Wir bedanken uns ganz herzlich bei Ihnen für sehr wichtige Hilfe, die Sie uns durch Weinachsbasar leisten.
Die Krise hat Russland mehr als viele andere Länder getroffen und wird voraussichtlich auch länger hier dauern, weil Russland ein Rohstoffland ist und Rohstoffe werden in den Krisenzeiten nicht so stark gebraucht. Nach wie vor steht auch die Krise in vielen politischen Köpfen hierzulande, soziale Belange werden nicht vorrangig gedeckt und wenn dann nur die ganz einfachsten. Desto wertvoller ist Ihre Hilfe, die das Leben von vielen Kindern etwas erleichtert und verschönert.
Mögen alle Ihre Taten und Familien gesegnet sein
Frohe Weihnachten!
Im Namen von allen,
Wladimir Kopossov, MHD Dubna
Я в Моем Мире - http://my.mail.ru/mail/kopossov/
Wladimir Kopossov, Leiter des MHD-Dubna schrieb am 6.1.09
Sehr geehrte Frau Steinmann,
Liebe Schülerinnen und Schüler,
Liebe Eltern, Lehrer
Wir möchten uns für die für unsere behinderten Kinder sehr wichtige Hilfe bedanken, die durch Ihre Bemühungen zustande kommt.
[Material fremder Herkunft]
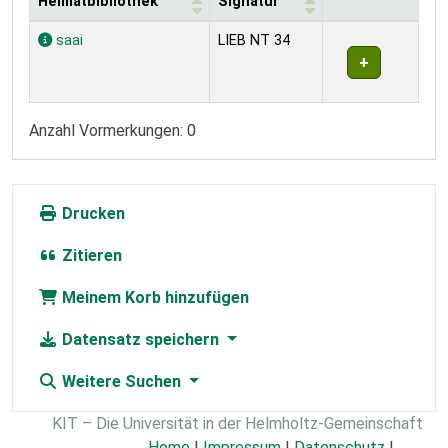
Heimatbibliothek
Signatur
Exemplare
saai
LIEB NT 34
Anzahl Vormerkungen: 0
Drucken
Zitieren
Meinem Korb hinzufügen
Datensatz speichern
Weitere Suchen
KIT – Die Universität in der Helmholtz-Gemeinschaft
Home
|
Impressum
|
Datenschutz
|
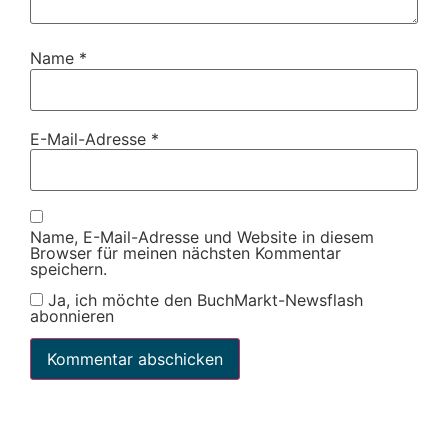
Name
*
E-Mail-Adresse
*
Name, E-Mail-Adresse und Website in diesem
Browser für meinen nächsten Kommentar
speichern.
Ja, ich möchte den BuchMarkt-Newsflash
abonnieren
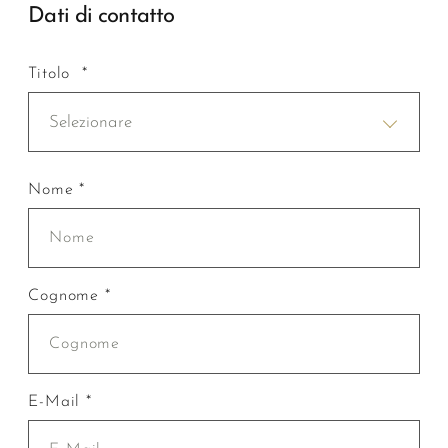
Dati di contatto
Titolo *
Selezionare
Nome *
Cognome *
E-Mail *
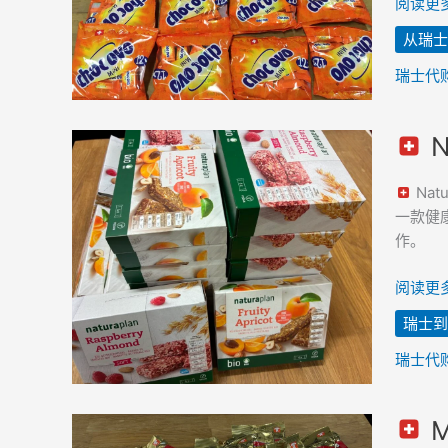
克
阅读更多
至
力
韩
从瑞士
迷
国
你
瑞士代
棒
–
N
已
Naturap
采
有
Nat
购
机
一款健康
并
杏
作。
寄
子
往
棒
阅读更多
韩
–
国
瑞士到
从
瑞
瑞士代
士
到
M
韩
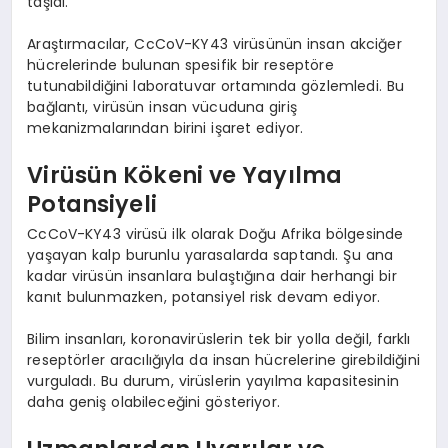
taşıdı.
Araştırmacılar, CcCoV-KY43 virüsünün insan akciğer
hücrelerinde bulunan spesifik bir reseptöre
tutunabildiğini laboratuvar ortamında gözlemledi. Bu
bağlantı, virüsün insan vücuduna giriş
mekanizmalarından birini işaret ediyor.
Virüsün Kökeni ve Yayılma
Potansiyeli
CcCoV-KY43 virüsü ilk olarak Doğu Afrika bölgesinde
yaşayan kalp burunlu yarasalarda saptandı. Şu ana
kadar virüsün insanlara bulaştığına dair herhangi bir
kanıt bulunmazken, potansiyel risk devam ediyor.
Bilim insanları, koronavirüslerin tek bir yolla değil, farklı
reseptörler aracılığıyla da insan hücrelerine girebildiğini
vurguladı. Bu durum, virüslerin yayılma kapasitesinin
daha geniş olabileceğini gösteriyor.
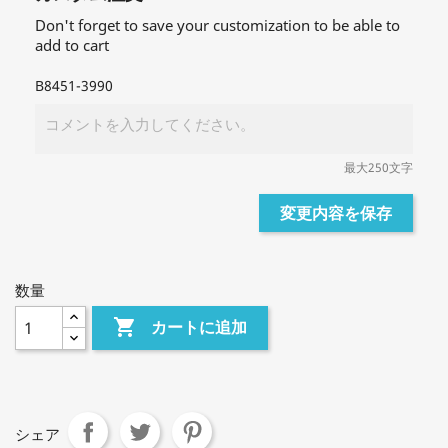
Don't forget to save your customization to be able to
add to cart
B8451-3990
最大250文字
変更内容を保存
数量

カートに追加
シェア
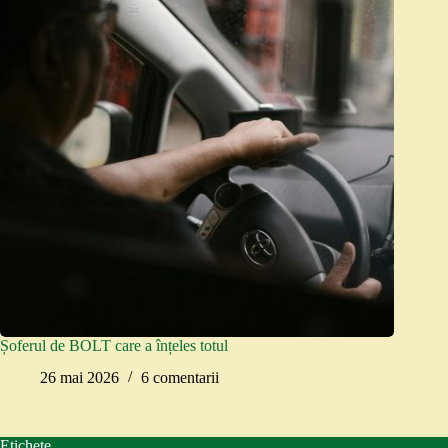
Șoferul de BOLT care a înțeles totul
26 mai 2026
6 comentarii
Etichete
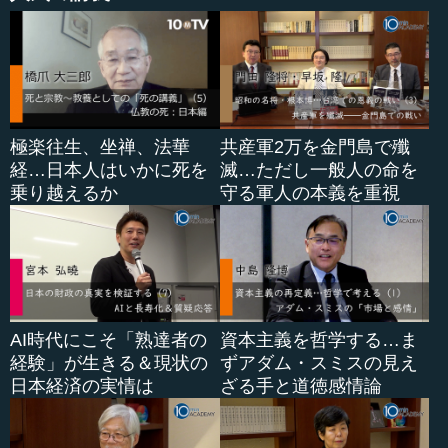
極楽往生、坐禅、法華
共産軍2万を金門島で殲
経…日本人はいかに死を
滅…ただし一般人の命を
乗り越えるか
守る軍人の本義を重視
AI時代にこそ「熟達者の
資本主義を哲学する…ま
経験」が生きる＆現状の
ずアダム・スミスの見え
日本経済の実情は
ざる手と道徳感情論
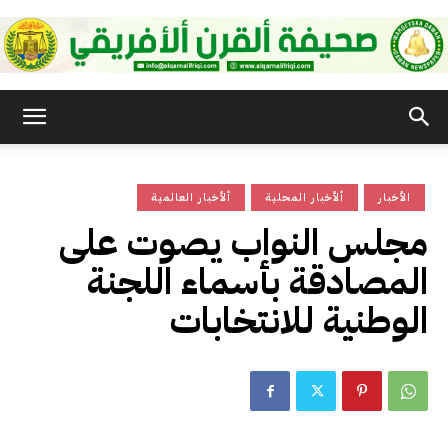
صحيفة
الأخبار
ألأخبار المحلية
ألأخبار العالمية
القرن
مجلس النواب يصوت على
المصادقة بأسماء اللجنة
الأفريقي
الوطنية للانتخابات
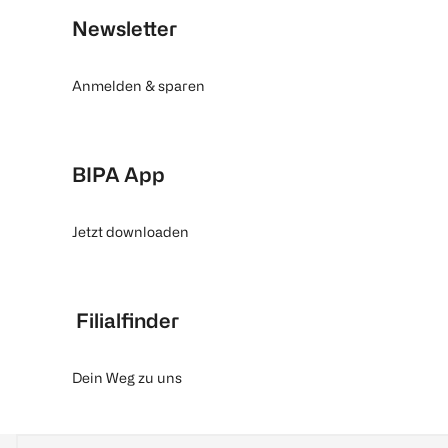
Newsletter
Anmelden & sparen
BIPA App
Jetzt downloaden
Filialfinder
Dein Weg zu uns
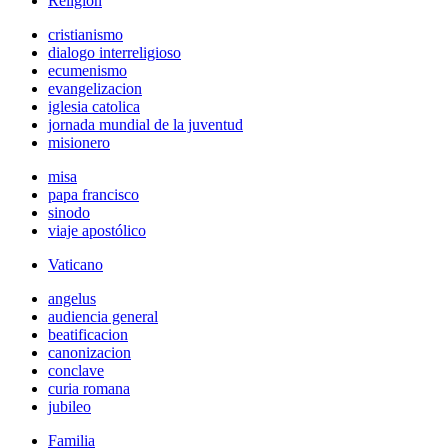
Religión
cristianismo
dialogo interreligioso
ecumenismo
evangelizacion
iglesia catolica
jornada mundial de la juventud
misionero
misa
papa francisco
sinodo
viaje apostólico
Vaticano
angelus
audiencia general
beatificacion
canonizacion
conclave
curia romana
jubileo
Familia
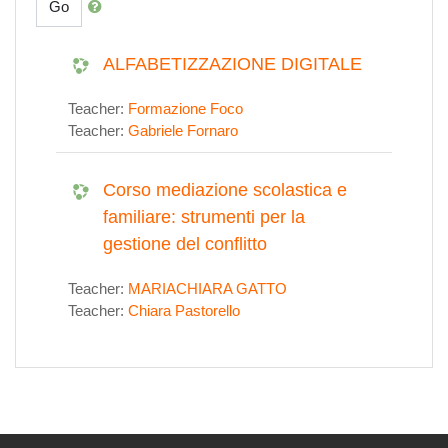
Go
ALFABETIZZAZIONE DIGITALE
Teacher:
Formazione Foco
Teacher:
Gabriele Fornaro
Corso mediazione scolastica e
familiare: strumenti per la
gestione del conflitto
Teacher:
MARIACHIARA GATTO
Teacher:
Chiara Pastorello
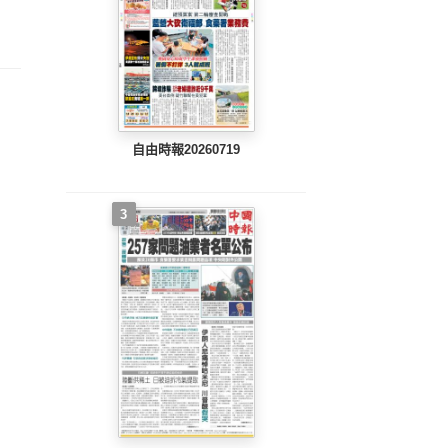
整版)
完整版)
完整版)
自由時報20260719
3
Unsere behinderten Kinder bekommen vom Staat eine nur begrenzte Hilfe, um sozusagen nicht zu verhungern. Handelt es sich um den Kauf eines teueren, aber unentbehrlichen Rollwagens, Computers oder Lernhilfen bei der Montessoriausbildung oder Finanzierung eines Weihnachtsabends mit behinderten Kindern und deren Eltern, oder einer Theaterreise (und solche Zusammenkünfte sind sehr wichtig speziell für Behinderte), so ist Ihre Hilfe unentbehrlich. Durch die Krise verlieren nun einige alleinstehende Mütter ihre Arbeitsstellen oder werden zusätzlich beurlaubt oder manche können gar nicht arbeiten, weil sie auf die Kinder aufpassen müssen. Und unser Staat hat wie gesagt speziell in den letzten Jahren wiederum andere Prioritäten als Hilfe an konkrete Bedürftige. Er will her sich selber stärken. Leider. Deswegen bedanken wir uns für Ihre Hilfe und hoffen, dass die auch weiter bestehen wird, soweit es möglich ist.
Wir möchten Ihnen allen ein gutes Neujahr wünschen.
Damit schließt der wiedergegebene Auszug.